O líder do PP na Câmara, deputado Dr. Luizinho (RJ), foi flagrado tentando evitar exposição ao sair da residência do senador Ciro Nogueira (PP-PI), em Brasília, nesta quinta-feira (7).

A visita ocorreu horas depois de a Polícia Federal cumprir mandados de busca e apreensão em endereços ligados ao presidente nacional do PP, no âmbito da Operação Compliance Zero, que apura suspeitas envolvendo o Banco Master.
Embora não seja alvo da operação, Dr. Luizinho foi registrado por jornalistas abaixado dentro de um carro ao deixar a casa de Ciro. As imagens repercutiram nas redes sociais e ampliaram o desgaste político no entorno do senador, apontado pela investigação como possível beneficiário de vantagens indevidas pagas por pessoas ligadas ao banco.
Após a divulgação do registro, o deputado afirmou que não tentou se esconder. “Visitei hoje à tarde o presidente Ciro Nogueira em sua residência p/levar minha solidariedade, não apenas como correligionário, mas também como amigo. Entrei e saí no carro dele, pelo portão principal da residência (com vários jornalistas na frente da casa), em um veículo praticamente sem insulfilm. O fato de eu ter decidido não comentar ou conceder entrevista na porta da residência não significa que tenha entrado ou saído escondido, até pq não haveria qualquer necessidade ou motivo para isso [SIC]”, escreveu.
A ação da Polícia Federal teve como um dos alvos a mansão de Ciro Nogueira no Lago Sul, área nobre de Brasília. No local, foram apreendidos dois veículos de luxo, uma BMW 440i e uma motocicleta Honda CB1000. A operação investiga suspeitas de corrupção, lavagem de dinheiro, organização criminosa e crimes contra o Sistema Financeiro Nacional.
Segundo a PF, foram cumpridos dez mandados de busca e apreensão e um mandado de prisão temporária no Piauí, em São Paulo, Minas Gerais e no Distrito Federal. A decisão foi autorizada pelo ministro André Mendonça, do STF, e também permitiu o bloqueio de bens, direitos e valores de R$ 18,85 milhões.

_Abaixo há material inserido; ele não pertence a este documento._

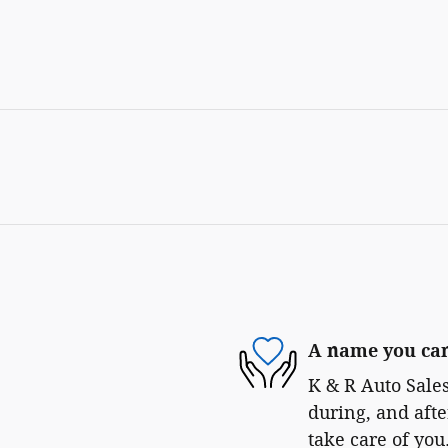
A name you can
K & R Auto Sales
during, and afte
take care of you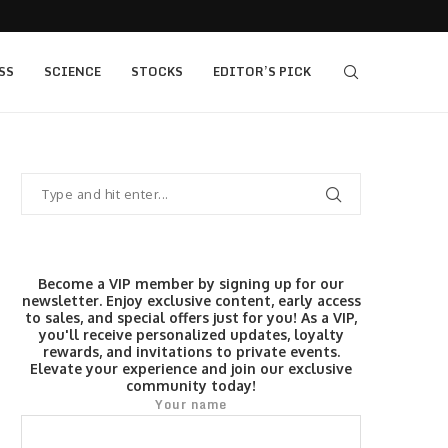
 as Bridge Enters…
Gold Surges Past $4,200: Next Target $4,400,
SS
SCIENCE
STOCKS
EDITOR’S PICK
Become a VIP member by signing up for our
newsletter. Enjoy exclusive content, early access
to sales, and special offers just for you! As a VIP,
you'll receive personalized updates, loyalty
rewards, and invitations to private events.
Elevate your experience and join our exclusive
community today!
Your name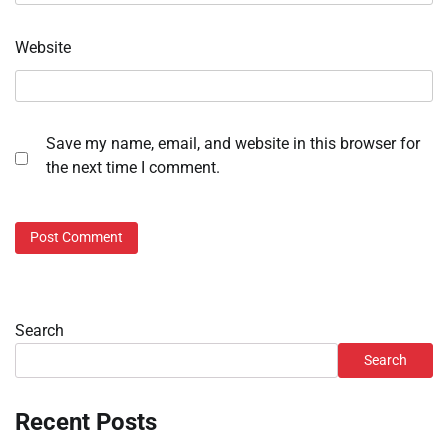
Website
Save my name, email, and website in this browser for
the next time I comment.
Search
Search
Recent Posts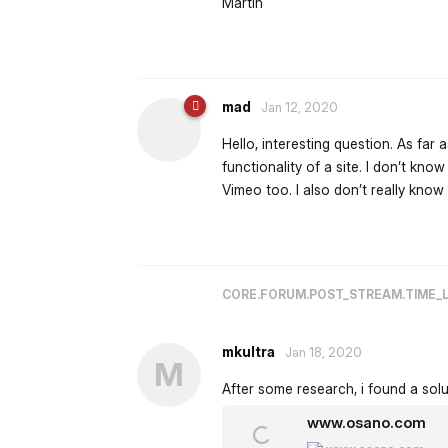
Martin
mad
Jan 12, 2020
Hello, interesting question. As far
functionality of a site. I don’t kno
Vimeo too. I also don’t really know
CORE.FORUM.POST_STREAM.TIME_
mkultra
Jan 18, 2020
M
After some research, i found a solu
www.osano.com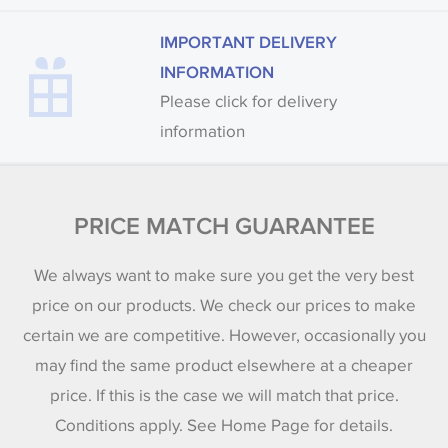
IMPORTANT DELIVERY
INFORMATION
Please click for delivery
information
PRICE MATCH GUARANTEE
We always want to make sure you get the very best
price on our products. We check our prices to make
certain we are competitive. However, occasionally you
may find the same product elsewhere at a cheaper
price. If this is the case we will match that price.
Conditions apply. See Home Page for details.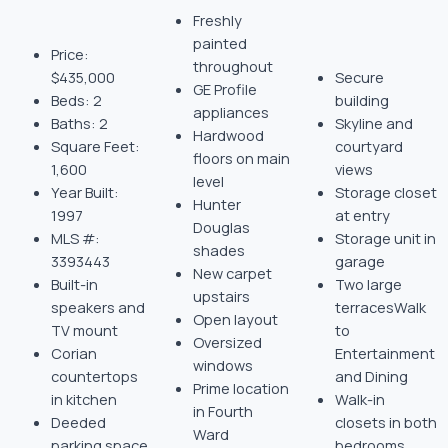
Freshly
painted
Price:
throughout
$435,000
Secure
GE Profile
Beds: 2
building
appliances
Baths: 2
Skyline and
Hardwood
Square Feet:
courtyard
floors on main
1,600
views
level
Year Built:
Storage closet
Hunter
1997
at entry
Douglas
MLS #:
Storage unit in
shades
3393443
garage
New carpet
Built-in
Two large
upstairs
speakers and
terracesWalk
Open layout
TV mount
to
Oversized
Corian
Entertainment
windows
countertops
and Dining
Prime location
in kitchen
Walk-in
in Fourth
Deeded
closets in both
Ward
parking space
bedrooms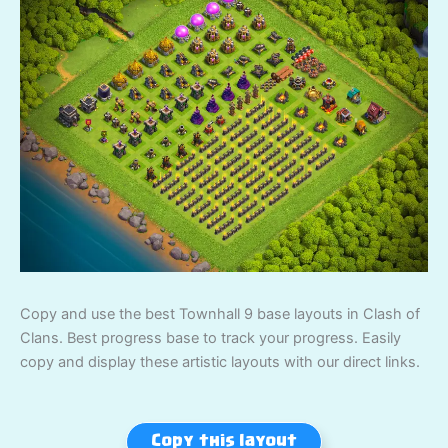
Copy and use the best Townhall 9 base layouts in Clash of
Clans. Best progress base to track your progress. Easily
copy and display these artistic layouts with our direct links.
Copy this layout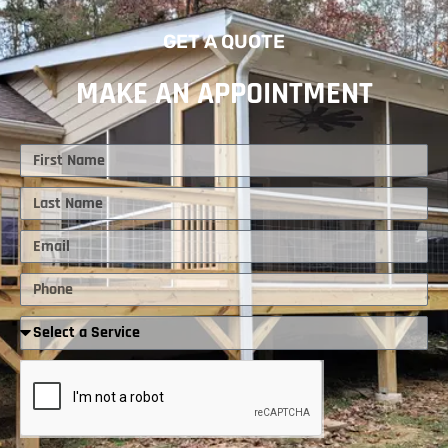
GET A QUOTE
MAKE AN APPOINTMENT
First
Name
Last
Name
Email
Phone
Required
Service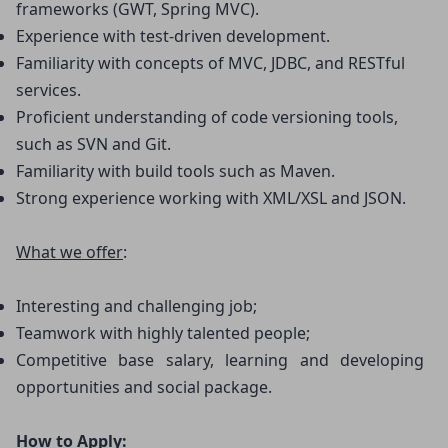
frameworks (GWT, Spring MVC).
Experience with test-driven development.
Familiarity with concepts of MVC, JDBC, and RESTful 
services.
Proficient understanding of code versioning tools, 
such as SVN and Git.
Familiarity with build tools such as Maven.
Strong experience working with XML/XSL and JSON.
What we offer
:
Interesting and challenging job;
Teamwork with highly talented people;
Competitive base salary, learning and developing 
opportunities and social package.
How to Apply: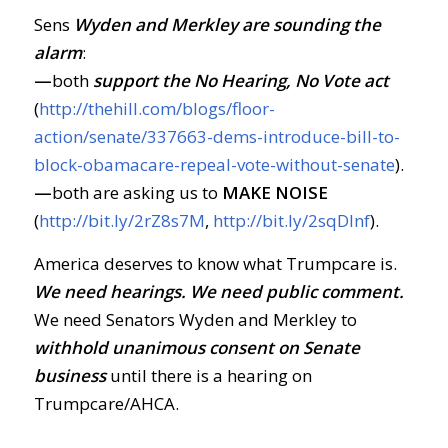
Sens
Wyden and Merkley are sounding the
alarm
:
—
both
support the No Hearing, No Vote act
(
http://thehill.com/blogs/floor-
action/senate/337663-dems-introduce-bill-to-
block-obamacare-repeal-vote-without-senate
).
—
both are asking us to
MAKE NOISE
(
http://bit.ly/2rZ8s7M
,
http://bit.ly/2sqDlnf
).
America deserves to know what Trumpcare is.
We need hearings. We need public comment.
We need Senators Wyden and Merkley to
withhold unanimous consent on Senate
business
until there is a hearing on
Trumpcare/AHCA.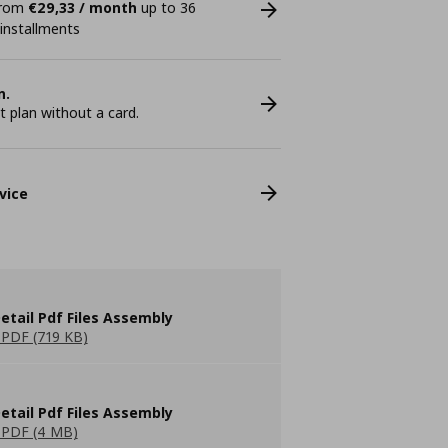
 from
€29,33 / month
up to 36
 installments
n.
plan without a card.
vice
etail Pdf Files Assembly
PDF (719 KB)
etail Pdf Files Assembly
PDF (4 MB)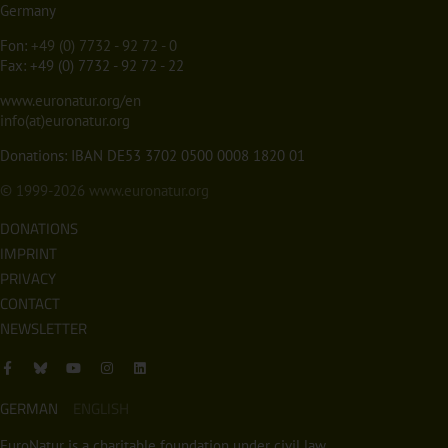
Germany
Fon:
+49 (0) 7732 - 92 72 - 0
Fax: +49 (0) 7732 - 92 72 - 22
www.euronatur.org/en
info(at)euronatur.org
Donations: IBAN DE53 3702 0500 0008 1820 01
© 1999-2026
www.euronatur.org
DONATIONS
IMPRINT
PRIVACY
CONTACT
NEWSLETTER
GERMAN
ENGLISH
EuroNatur is a charitable foundation under civil law.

Na decisão, Mendonça apontou “a identificação da suposta conduta do senador em favor do banqueiro, em troca do recebimento de vantagens econômicas indevidas”. Um dos presos na operação é Felipe Cançado Vorcaro, primo de Daniel Vorcaro, dono do Banco Master.
Mensagens encontradas pela Polícia Federal no celular de Daniel Vorcaro indicam proximidade entre o banqueiro e Ciro. Em uma delas, Vorcaro se refere ao senador como “grande amigo de vida”. Em outro diálogo, ele comemora uma proposta apresentada por Ciro para ampliar a cobertura do Fundo Garantidor de Créditos, medida apelidada nos bastidores de “emenda Master”.
A PF também identificou uma mensagem em que Fabiano Zettel, cunhado de Vorcaro e apontado como operador financeiro, pede autorização para repasses. “Preciso que me ordene as prioridades. […] 2. Pagamento pra Ciro”, escreveu. Em seguida, Vorcaro autorizou os pagamentos da lista.
Ciro nega qualquer irregularidade. “Inferir que se refere a mim, senador Ciro Nogueira, é definitivamente uma mentira fabricada na tentativa de manchar minha biografia”, declarou. Em outra nota, afirmou estar tranquilo em relação às investigações e disse que “não mantém nem nunca manteve qualquer conduta inadequada relacionada ao caso em apuração”.